Exercise prompt: Search the records for the word "named" and report each line that has it.

Stored data entries:
****
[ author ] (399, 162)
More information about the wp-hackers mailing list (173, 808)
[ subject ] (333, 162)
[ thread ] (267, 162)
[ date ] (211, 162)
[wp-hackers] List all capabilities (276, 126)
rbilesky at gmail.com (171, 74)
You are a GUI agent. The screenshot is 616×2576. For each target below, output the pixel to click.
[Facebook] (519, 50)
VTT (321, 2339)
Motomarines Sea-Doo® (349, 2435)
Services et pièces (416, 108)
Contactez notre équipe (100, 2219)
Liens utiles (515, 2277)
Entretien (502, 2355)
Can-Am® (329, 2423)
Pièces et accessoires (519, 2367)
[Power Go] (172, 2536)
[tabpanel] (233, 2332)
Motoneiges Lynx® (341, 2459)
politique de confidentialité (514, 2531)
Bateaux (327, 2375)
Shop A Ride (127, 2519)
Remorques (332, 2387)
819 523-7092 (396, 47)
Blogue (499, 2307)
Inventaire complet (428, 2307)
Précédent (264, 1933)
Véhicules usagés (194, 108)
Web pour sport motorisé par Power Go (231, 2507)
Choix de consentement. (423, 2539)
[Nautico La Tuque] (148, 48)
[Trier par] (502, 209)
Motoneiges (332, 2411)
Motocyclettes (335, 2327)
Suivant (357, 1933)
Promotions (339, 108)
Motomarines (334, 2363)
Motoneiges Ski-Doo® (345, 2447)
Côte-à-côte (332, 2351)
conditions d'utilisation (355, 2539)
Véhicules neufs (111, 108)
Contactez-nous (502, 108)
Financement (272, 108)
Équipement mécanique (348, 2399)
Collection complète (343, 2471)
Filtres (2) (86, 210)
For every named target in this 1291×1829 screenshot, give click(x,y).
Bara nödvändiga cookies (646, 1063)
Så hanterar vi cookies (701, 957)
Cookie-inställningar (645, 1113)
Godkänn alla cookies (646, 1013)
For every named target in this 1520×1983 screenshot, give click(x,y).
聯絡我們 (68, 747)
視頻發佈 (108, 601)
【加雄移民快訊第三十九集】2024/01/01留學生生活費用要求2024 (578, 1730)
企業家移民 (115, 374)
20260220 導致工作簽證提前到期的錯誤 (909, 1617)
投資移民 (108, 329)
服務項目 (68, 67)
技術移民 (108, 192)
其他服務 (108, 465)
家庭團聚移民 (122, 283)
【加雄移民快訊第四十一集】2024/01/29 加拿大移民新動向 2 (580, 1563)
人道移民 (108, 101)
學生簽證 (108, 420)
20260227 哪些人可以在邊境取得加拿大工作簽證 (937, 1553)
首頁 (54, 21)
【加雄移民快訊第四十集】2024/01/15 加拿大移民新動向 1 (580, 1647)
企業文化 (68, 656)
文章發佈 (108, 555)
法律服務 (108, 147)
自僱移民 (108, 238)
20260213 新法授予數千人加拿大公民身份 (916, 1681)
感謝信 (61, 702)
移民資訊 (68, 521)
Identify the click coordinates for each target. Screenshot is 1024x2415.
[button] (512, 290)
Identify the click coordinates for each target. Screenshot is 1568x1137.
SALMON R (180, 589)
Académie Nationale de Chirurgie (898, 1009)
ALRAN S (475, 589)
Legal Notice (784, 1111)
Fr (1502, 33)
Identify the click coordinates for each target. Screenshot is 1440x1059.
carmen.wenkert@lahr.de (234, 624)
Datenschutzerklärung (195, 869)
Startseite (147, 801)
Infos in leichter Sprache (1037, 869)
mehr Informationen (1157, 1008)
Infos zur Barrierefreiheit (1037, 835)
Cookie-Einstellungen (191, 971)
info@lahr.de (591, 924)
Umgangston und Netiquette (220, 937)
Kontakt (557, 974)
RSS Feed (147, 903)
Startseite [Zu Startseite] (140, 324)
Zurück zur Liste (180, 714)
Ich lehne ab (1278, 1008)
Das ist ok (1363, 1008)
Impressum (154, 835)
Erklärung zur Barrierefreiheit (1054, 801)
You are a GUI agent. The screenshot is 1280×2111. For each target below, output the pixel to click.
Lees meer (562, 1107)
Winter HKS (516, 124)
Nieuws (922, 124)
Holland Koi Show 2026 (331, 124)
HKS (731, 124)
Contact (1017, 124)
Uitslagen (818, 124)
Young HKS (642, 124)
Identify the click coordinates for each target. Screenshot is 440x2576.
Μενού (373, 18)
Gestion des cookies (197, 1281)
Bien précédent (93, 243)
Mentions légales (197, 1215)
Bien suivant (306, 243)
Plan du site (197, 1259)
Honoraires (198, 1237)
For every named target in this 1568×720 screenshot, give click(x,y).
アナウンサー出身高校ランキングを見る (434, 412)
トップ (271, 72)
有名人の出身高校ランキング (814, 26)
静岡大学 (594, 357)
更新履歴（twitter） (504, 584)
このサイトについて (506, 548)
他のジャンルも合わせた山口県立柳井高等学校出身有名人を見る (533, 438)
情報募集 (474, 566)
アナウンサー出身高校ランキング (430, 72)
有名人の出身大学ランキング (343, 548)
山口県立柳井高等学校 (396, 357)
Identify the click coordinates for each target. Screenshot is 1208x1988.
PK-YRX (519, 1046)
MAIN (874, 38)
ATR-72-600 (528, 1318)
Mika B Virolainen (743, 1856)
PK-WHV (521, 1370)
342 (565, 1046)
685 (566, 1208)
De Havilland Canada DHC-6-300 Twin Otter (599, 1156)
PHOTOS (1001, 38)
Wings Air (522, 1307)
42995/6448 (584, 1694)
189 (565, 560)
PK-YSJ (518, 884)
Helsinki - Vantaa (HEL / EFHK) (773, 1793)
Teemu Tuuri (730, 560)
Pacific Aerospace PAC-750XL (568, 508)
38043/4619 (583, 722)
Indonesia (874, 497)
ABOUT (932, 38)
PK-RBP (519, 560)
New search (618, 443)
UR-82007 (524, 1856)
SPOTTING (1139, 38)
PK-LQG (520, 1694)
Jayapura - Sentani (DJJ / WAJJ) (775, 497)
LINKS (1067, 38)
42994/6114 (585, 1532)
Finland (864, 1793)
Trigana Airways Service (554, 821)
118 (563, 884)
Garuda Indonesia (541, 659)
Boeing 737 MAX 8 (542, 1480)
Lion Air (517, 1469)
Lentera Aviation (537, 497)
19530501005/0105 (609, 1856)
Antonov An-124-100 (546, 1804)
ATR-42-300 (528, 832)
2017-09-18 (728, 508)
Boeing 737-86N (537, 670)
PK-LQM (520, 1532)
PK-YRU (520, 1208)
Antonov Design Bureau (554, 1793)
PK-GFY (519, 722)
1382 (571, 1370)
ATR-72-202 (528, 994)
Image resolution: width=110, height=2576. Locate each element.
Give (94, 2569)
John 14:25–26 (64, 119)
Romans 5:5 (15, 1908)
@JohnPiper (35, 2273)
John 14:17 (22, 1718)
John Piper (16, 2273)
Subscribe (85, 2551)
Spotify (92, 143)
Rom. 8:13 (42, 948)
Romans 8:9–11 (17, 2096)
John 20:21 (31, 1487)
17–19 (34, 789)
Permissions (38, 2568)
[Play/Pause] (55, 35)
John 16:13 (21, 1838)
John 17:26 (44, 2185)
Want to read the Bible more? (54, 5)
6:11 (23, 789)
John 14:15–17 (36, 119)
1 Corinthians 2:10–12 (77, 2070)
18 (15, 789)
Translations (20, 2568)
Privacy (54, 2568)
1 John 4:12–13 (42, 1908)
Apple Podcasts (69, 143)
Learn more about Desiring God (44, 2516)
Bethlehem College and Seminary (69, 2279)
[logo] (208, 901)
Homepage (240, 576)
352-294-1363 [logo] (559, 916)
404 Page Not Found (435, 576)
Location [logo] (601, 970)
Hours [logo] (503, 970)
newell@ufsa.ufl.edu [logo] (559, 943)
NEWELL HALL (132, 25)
****
Answer:
For every named target in this 1291×1829 screenshot, give click(x,y).
For every named target in this 1520×1983 screenshot, give click(x,y).
For every named target in this 1568×720 screenshot, give click(x,y).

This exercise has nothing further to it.